Filter the entries down to the lines containing "this", and copy those lines.

── Supplied information ──

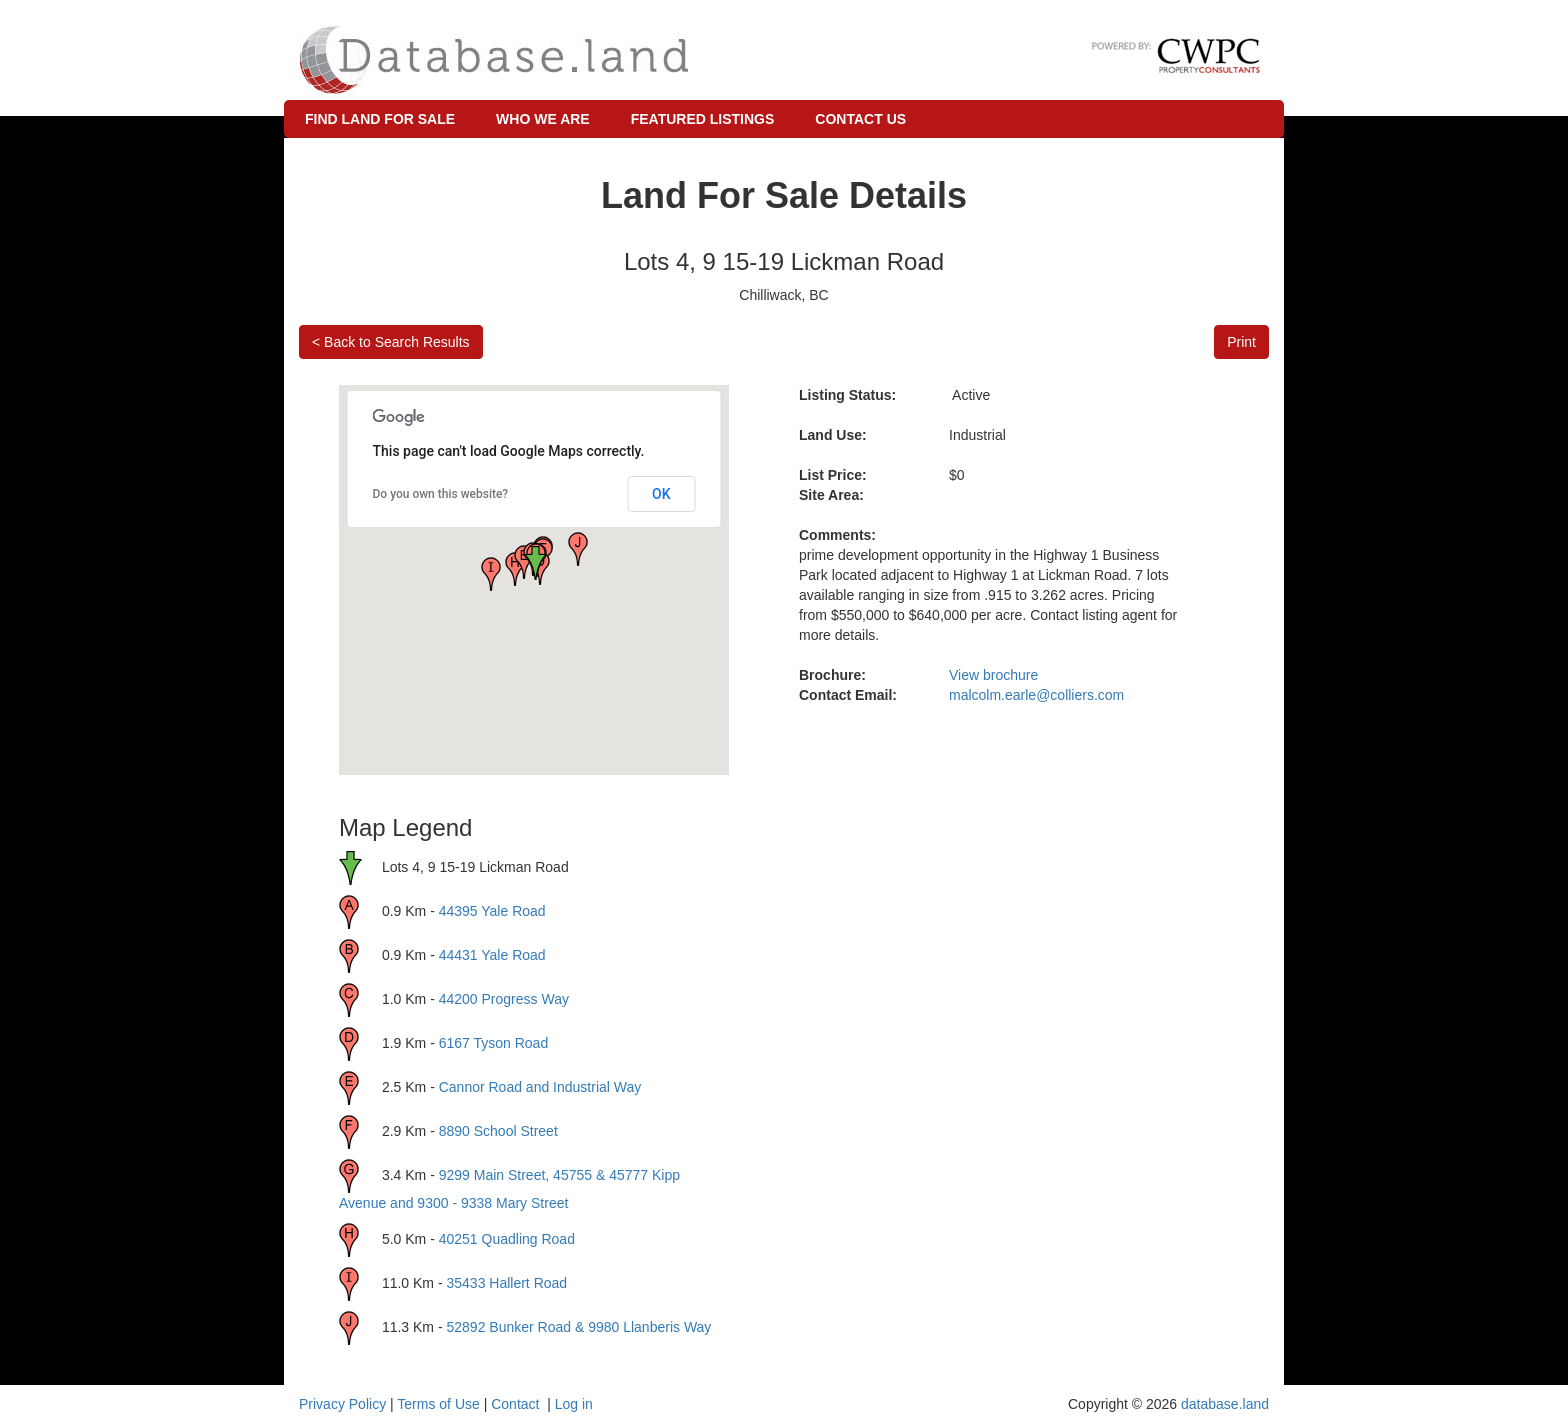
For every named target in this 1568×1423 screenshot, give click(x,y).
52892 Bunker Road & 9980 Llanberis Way (578, 1327)
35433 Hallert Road (506, 1283)
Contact (515, 1404)
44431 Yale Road (492, 955)
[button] (491, 574)
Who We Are (543, 119)
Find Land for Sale (380, 119)
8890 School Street (498, 1131)
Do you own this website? (441, 494)
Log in (574, 1404)
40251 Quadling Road (507, 1239)
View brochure (993, 675)
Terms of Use (438, 1404)
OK (661, 494)
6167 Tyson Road (494, 1043)
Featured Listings (703, 119)
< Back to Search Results (391, 342)
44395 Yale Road (492, 911)
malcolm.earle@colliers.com (1036, 695)
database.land (1225, 1404)
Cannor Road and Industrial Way (540, 1087)
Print (1241, 342)
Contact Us (860, 119)
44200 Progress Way (504, 999)
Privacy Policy (342, 1404)
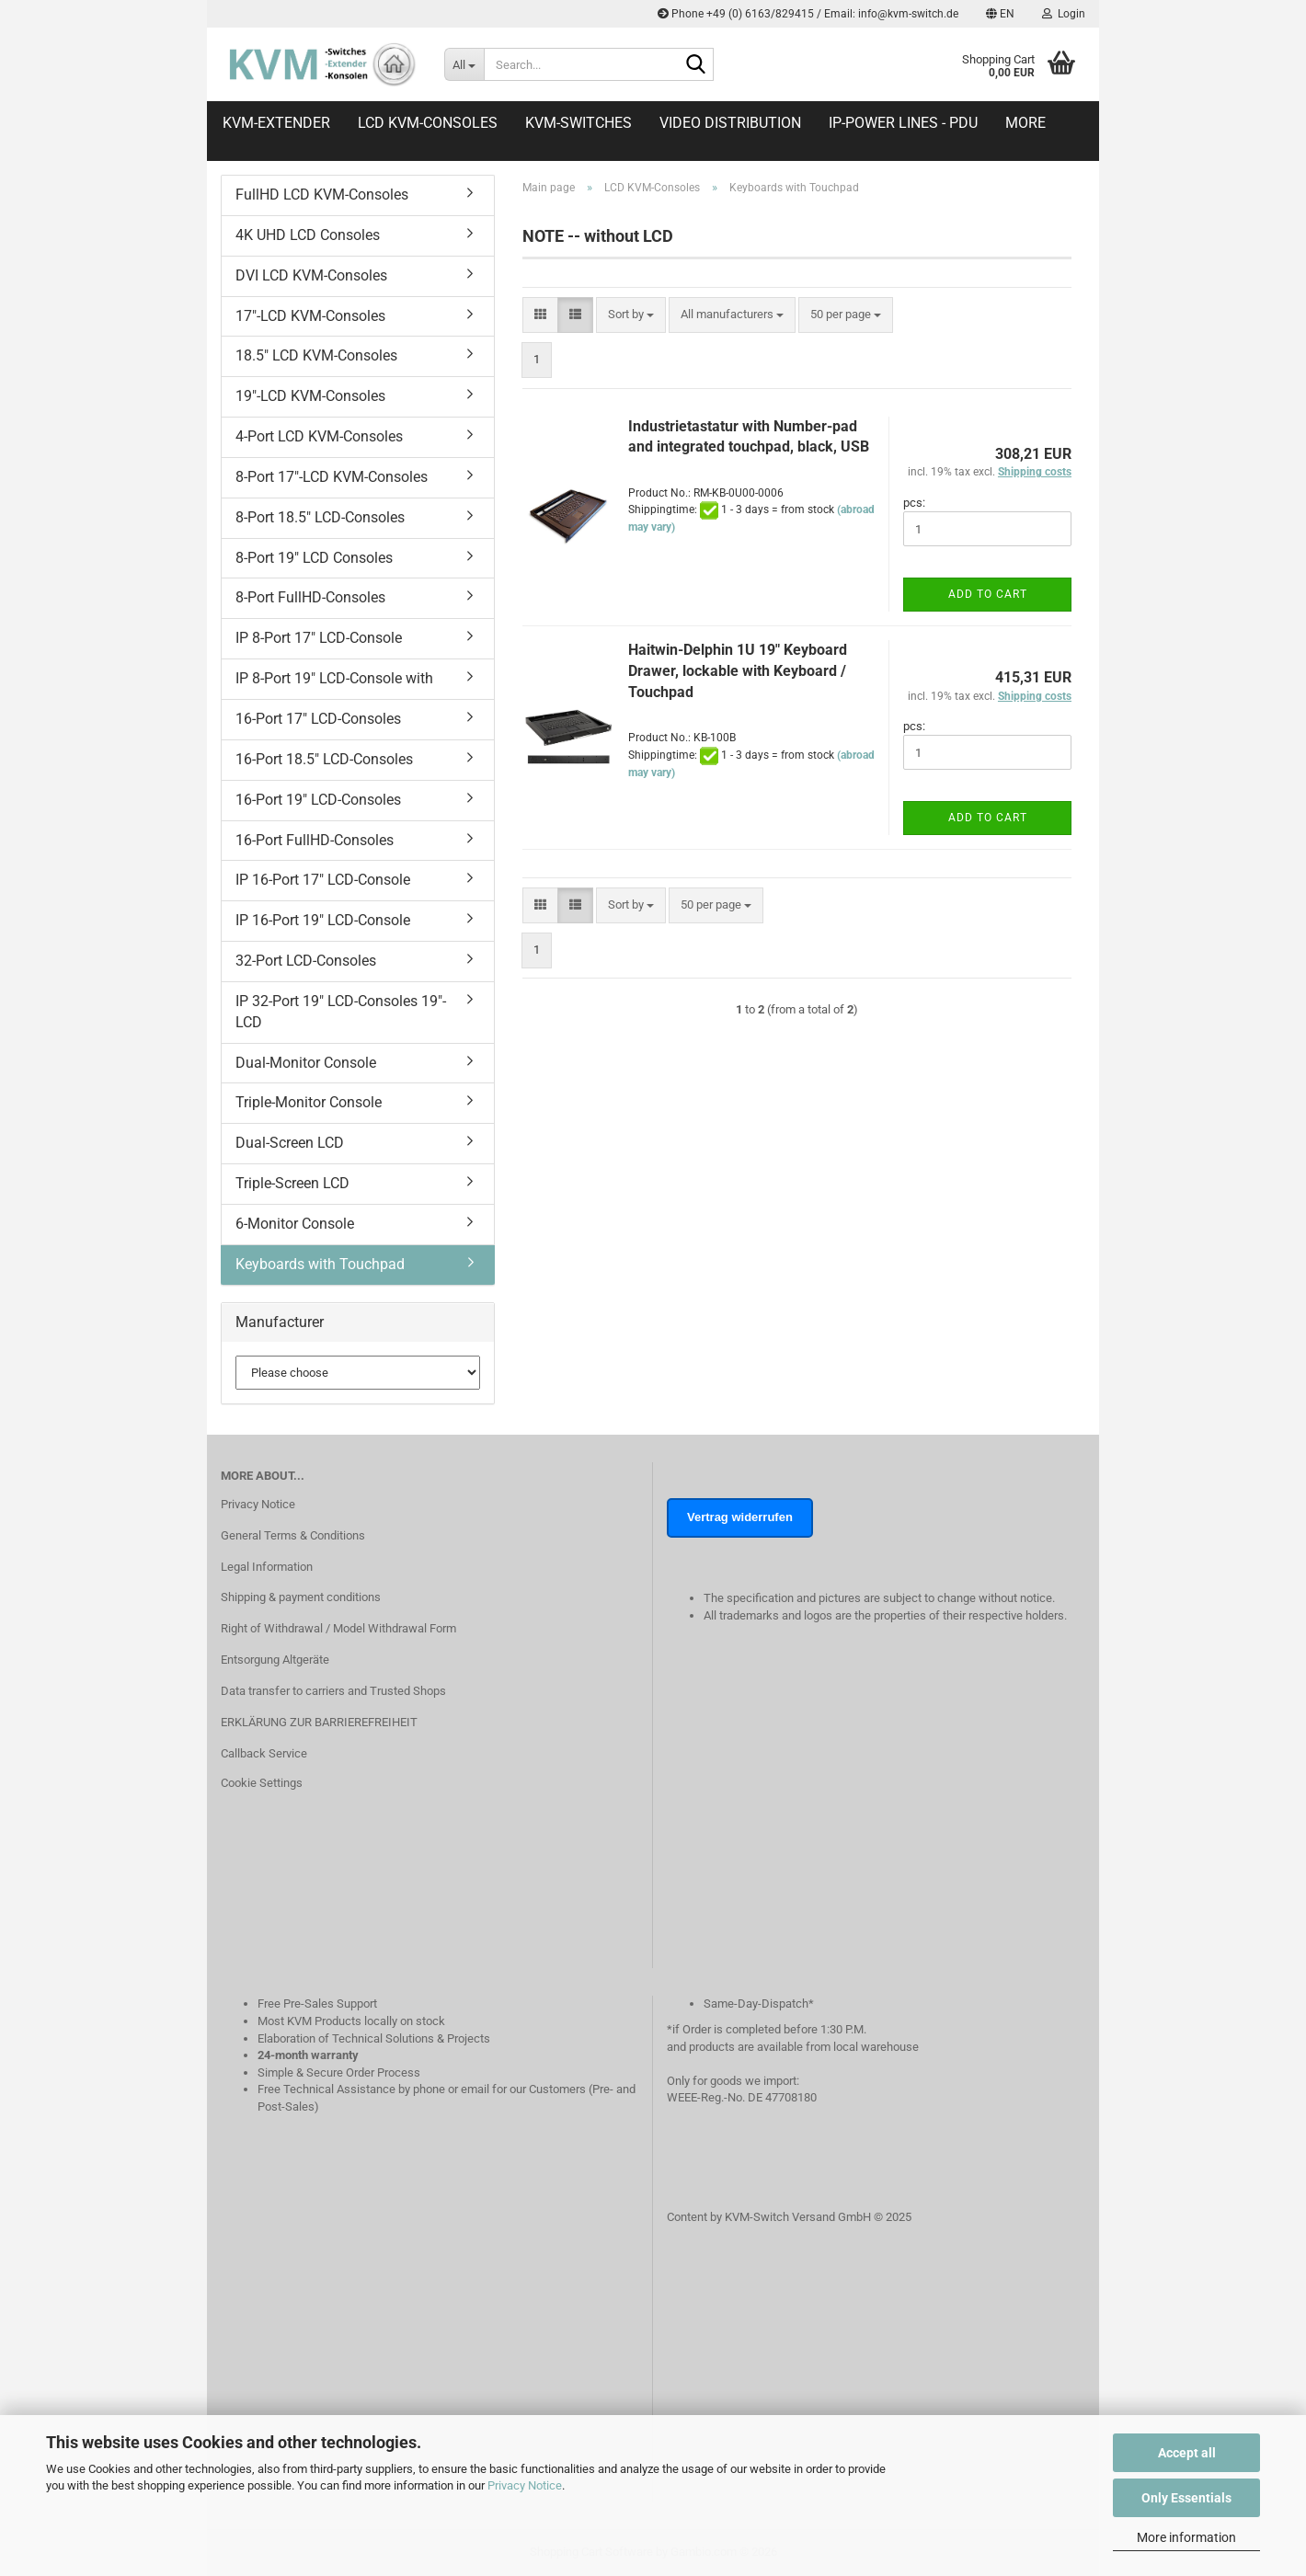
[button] (1000, 14)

───

## Your response:
For every named target in this 1568×1423 screenshot, give click(x,y).
Do you own this website? (441, 494)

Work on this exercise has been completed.